One thing to keep in mind is that the application, the domain model, and persistence each evolve at a different pace from the others. The domain is expected to be able to support multiple applications; and you are supposed to be able to revise the implementation within the domain frequently -- but persistence generally evolves more slowly, because we don't throw away the accumulated state each time we update the model.
The Repository interfaces were contained in the Core project and the Repository classes (implementations) were contained in the Infrastructure project.
Well, the repository interface is the contract that defines the agreement between the application and the domain model (which is itself encapsulating the persistence component behind it). So it makes a certain amount of sense that those interfaces are either in core or in application -- if you aren't going to pull them out separately, and you are expecting to support multiple applications, core is the natural home for them.
As for where the implementations go, that gets a bit trickier. The entities and values in your domain model have two logically distinct representations - the one you see in memory, and the one you see in your durable store (think objects in memory vs rows in an RDBMS).
What Evans described in the blue book is that the role of the repository is to provide the illusion that the aggregates all live in memory. So it's reasonable to think of the repository as a service provider interface, with the infrastructure component as the service provider responsible for deciding how to serialize/deserialize data to/from the book of record.
CQRS helps to make this separation clear; because the read and write use cases differ, the roles defined for the repository are also different. In particular, it's not surprising that we might decide that a particular use case wants a specific kind of data store -- a document store for providing cached representations of views, or a graph database for fast queries of a social network.
In this sort of a design, that change is easy -- you just swap out the specific persistence implementation, and the changes to the applications and the domain models are minimal; the infrastructure changes a lot (complete replacement within that use case), and the composition root a little (replacing one persistence module with another), but the model and the application are unaffected by the change.

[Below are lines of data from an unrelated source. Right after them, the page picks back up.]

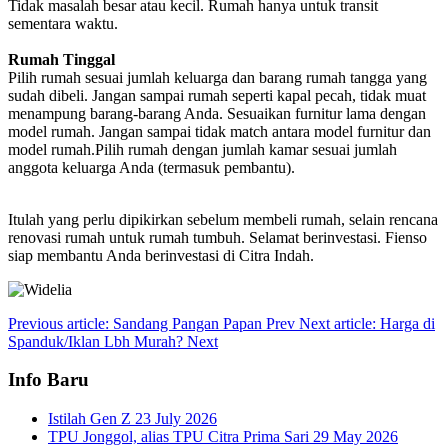
Tidak masalah besar atau kecil. Rumah hanya untuk transit
sementara waktu.
Rumah Tinggal
Pilih rumah sesuai jumlah keluarga dan barang rumah tangga yang
sudah dibeli. Jangan sampai rumah seperti kapal pecah, tidak muat
menampung barang-barang Anda. Sesuaikan furnitur lama dengan
model rumah. Jangan sampai tidak match antara model furnitur dan
model rumah.Pilih rumah dengan jumlah kamar sesuai jumlah
anggota keluarga Anda (termasuk pembantu).
Itulah yang perlu dipikirkan sebelum membeli rumah, selain rencana
renovasi rumah untuk rumah tumbuh. Selamat berinvestasi. Fienso
siap membantu Anda berinvestasi di Citra Indah.
Previous article: Sandang Pangan Papan
Prev
Next article: Harga di
Spanduk/Iklan Lbh Murah?
Next
Info Baru
Istilah Gen Z
23 July 2026
TPU Jonggol, alias TPU Citra Prima Sari
29 May 2026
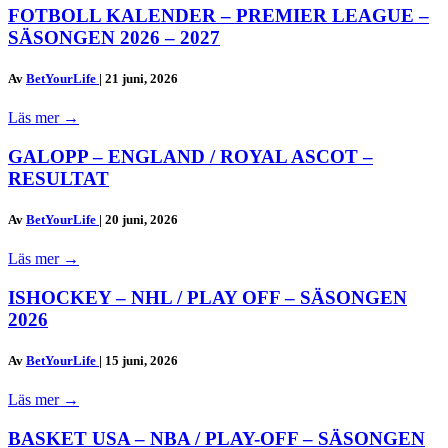
FOTBOLL KALENDER – PREMIER LEAGUE –
SÄSONGEN 2026 – 2027
Av
BetYourLife
|
21 juni, 2026
Läs mer
→
GALOPP – ENGLAND / ROYAL ASCOT –
RESULTAT
Av
BetYourLife
|
20 juni, 2026
Läs mer
→
ISHOCKEY – NHL / PLAY OFF – SÄSONGEN
2026
Av
BetYourLife
|
15 juni, 2026
Läs mer
→
BASKET USA – NBA / PLAY-OFF – SÄSONGEN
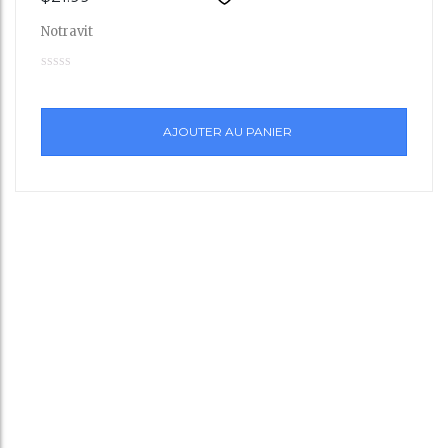
Ajout
Notravit
er à la
liste
AJOUTER AU PANIER
de
souha
its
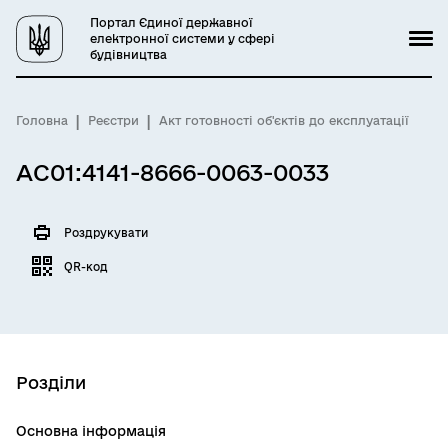
Портал Єдиної державної
електронної системи у сфері
будівництва
Головна
Реєстри
Акт готовності об'єктів до експлуатації
AC01:4141-8666-0063-0033
Роздрукувати
QR-код
Розділи
Основна інформація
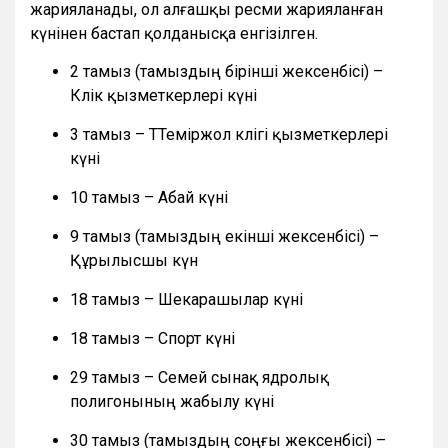
жарияланады, ол алғашқы ресми жарияланған
күнінен бастап қолданысқа енгізілген.
2 тамыз (тамыздың бірінші жексенбісі) –
Көлік қызметкерлері күні
3 тамыз – ТТеміржол көлігі қызметкерлері
күні
10 тамыз – Абай күні
9 тамыз (тамыздың екінші жексенбісі) –
Құрылысшы күн
18 тамыз – Шекарашылар күні
18 тамыз – Спорт күні
29 тамыз – Семей сынақ ядролық
полигонының жабылу күні
30 тамыз (тамыздың соңғы жексенбісі) –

It can, of course, get more intricate: in event sourced systems, you normally have a representation of events in your durable event store, which may or may not align with the representation of events in memory, which in turn are distinct from the representations of the aggregates that you use when computing new events. In this sort of system, the persistence component would normally be concerned with writing events to and from your event store, where the translations of event histories to and from the aggregates would live in the domain model (ie: core).